Sixth Vial - Euphrates dried up
Vial - God's Judgement on the Papacy (Second Beast)
Revelation 16:12 - And the sixth angel poured out his vial upon the great river Euphrates; and the water thereof was dried up, that the way of the kings of the east might be prepared.
Revelation 9:14 - saying to the sixth angel who had the trumpet, Release the four angels who are bound at the great river Euphrates.
Jeremiah 50:38 - A drought is against her (Babylon) waters, and they will be dried up. For it is the land of carved images, And they are insane with their idols.
Jeremiah 51:36 - Therefore thus says the Lord: Behold, I will plead your case and take vengeance for you.

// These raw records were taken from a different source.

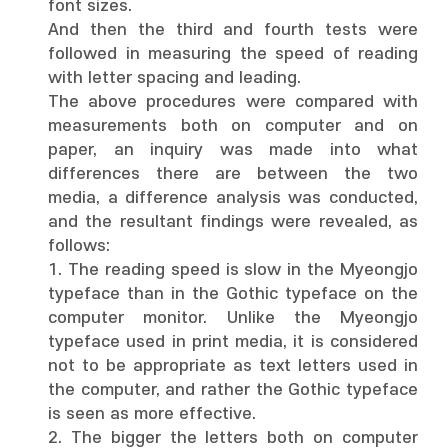
font sizes.
And then the third and fourth tests were
followed in measuring the speed of reading
with letter spacing and leading.
The above procedures were compared with
measurements both on computer and on
paper, an inquiry was made into what
differences there are between the two
media, a difference analysis was conducted,
and the resultant findings were revealed, as
follows:
1. The reading speed is slow in the Myeongjo
typeface than in the Gothic typeface on the
computer monitor. Unlike the Myeongjo
typeface used in print media, it is considered
not to be appropriate as text letters used in
the computer, and rather the Gothic typeface
is seen as more effective.
2. The bigger the letters both on computer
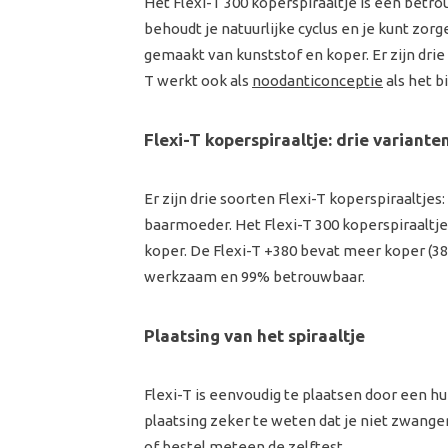
Het Flexi-T 300 koperspiraaltje is een bet
behoudt je natuurlijke cyclus en je kunt zo
gemaakt van kunststof en koper. Er zijn drie 
T werkt ook als
noodanticonceptie
als het b
Flexi-T koperspiraaltje: drie variante
Er zijn drie soorten Flexi-T koperspiraaltje
baarmoeder. Het Flexi-T 300 koperspiraaltj
koper. De Flexi-T +380 bevat meer koper (
werkzaam en 99% betrouwbaar.
Plaatsing van het spiraaltje
Flexi-T is eenvoudig te plaatsen door een h
plaatsing zeker te weten dat je niet zwanger
of bestel meteen de
zelftest
.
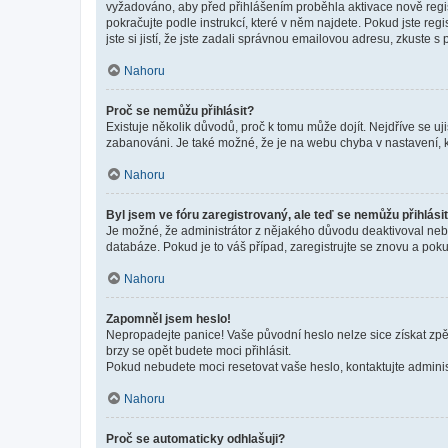
vyžadováno, aby před přihlášením proběhla aktivace nově regis
pokračujte podle instrukcí, které v něm najdete. Pokud jste re
jste si jistí, že jste zadali správnou emailovou adresu, zkuste 
Nahoru
Proč se nemůžu přihlásit?
Existuje několik důvodů, proč k tomu může dojít. Nejdříve se ujis
zabanováni. Je také možné, že je na webu chyba v nastavení, k
Nahoru
Byl jsem ve fóru zaregistrovaný, ale teď se nemůžu přihlásit
Je možné, že administrátor z nějakého důvodu deaktivoval nebo 
databáze. Pokud je to váš případ, zaregistrujte se znovu a pokus
Nahoru
Zapomněl jsem heslo!
Nepropadejte panice! Vaše původní heslo nelze sice získat zpě
brzy se opět budete moci přihlásit.
Pokud nebudete moci resetovat vaše heslo, kontaktujte administ
Nahoru
Proč se automaticky odhlašuji?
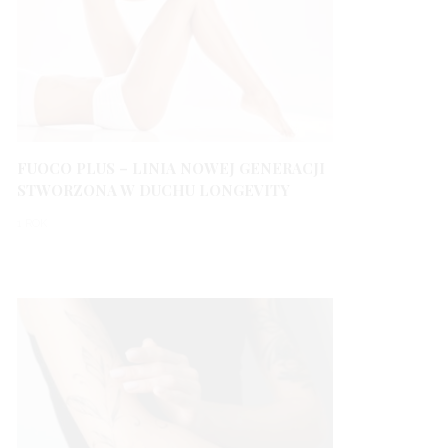
FUOCO PLUS – LINIA NOWEJ GENERACJI
STWORZONA W DUCHU LONGEVITY
1 ROK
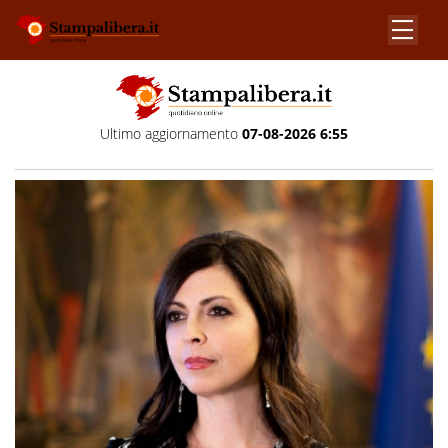
Ultimo aggiornamento
07-08-2026 6:55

I will dry up her (Babylon) sea and make her springs dry.
Revelation 17:15 - Then he said to me, The waters which you saw, where the harlot sits, are peoples, multitudes, nations, and tongues.
The drying up of the Euphrates flood under the sixth vial had long been understood to refer to the weakeing of the Ottoman Empire (Turkey), which according to prophecy, was to follow the Judgements of the French Revolution.
The initial date of the modern drying up, or exhaustion of the Turkish Empire, was that of the Greek Insurrection in 1821. A formidable insurrection against the Turkish power began in Greece, which quickly spread to Wallachia, Moldavia, and the Aegean Isles. In 1826 Turkey was obliged to surrender to Russia all its fortresses in Asia.
In 1832 Turkey was brought to the verge of dissolution in consequence of the successful rebellion of the powerful Pasha of Egypt, Muhammad Ali. He attacked and conquered Syria, and defeated the Turkish armies in three great battles, and he would have taken Constantinople had not the western nations intervened.
The defeat and dissolution of the Ottoman Empire (1908–1922) began with the Second Constitutional Era, a moment of hope and promise established with the Young Turk Revolution. Profiting from the civil strife, Austria-Hungary officially annexed Bosnia and Herzegovina in 1908.
Despite military reforms which reconstituted the Ottoman Modern Army, the Empire lost its North African territories and the Dodecanese in the Italo-Turkish War (1911) and almost all of its European territories in the Balkan Wars (1912–1913). The Empire faced continuous unrest in the years leading up to World War I, including the Ottoman countercoup of 1909, the 31 March Incident and two further coups in 1912 and 1913.
The Arab Revolt which began in 1916 turned the tide against the Ottomans on the Middle Eastern front, where they initially seemed to have the upper hand during the first two years of the war. The occupation of Constantinople and İzmir led to the establishment of a Turkish national movement, which won the Turkish War of Independence (1919–22) under the leadership of Mustafa Kemal.
The sultanate was abolished on 1 November 1922, and the last sultan, Mehmed VI (reigned 1918–1922), left the country on 17 November 1922. The caliphate was abolished on 3 March 1924.
The Partition of the Ottoman Empire (1918 – 1922) was a political event that occurred after World War I and the occupation of Constantinople by British, French and Italian troops in November 1918. The partitioning was planned in several agreements made by the Allied Powers early in the course of World War I, notably the Sykes-Picot Agreement. As world war loomed, the Ottoman Empire sought protection but was rejected by Britain, France, and Russia, and finally formed the Ottoman–German Alliance.
The huge conglomeration of territories and peoples that formerly comprised the Ottoman Empire was divided into several new states. The Ottoman Empire had been the leading Islamic state in geopolitical, cultural and ideological terms.
The Partitioning of the Ottoman Empire led to the rise in the Middle East of Western powers such as Britain and France and brought the creation of the modern Arab world and the Republic of Turkey. Resistance to the influence of these powers came from the Turkish national movement but did not become widespread in the post-Ottoman states until after World War II.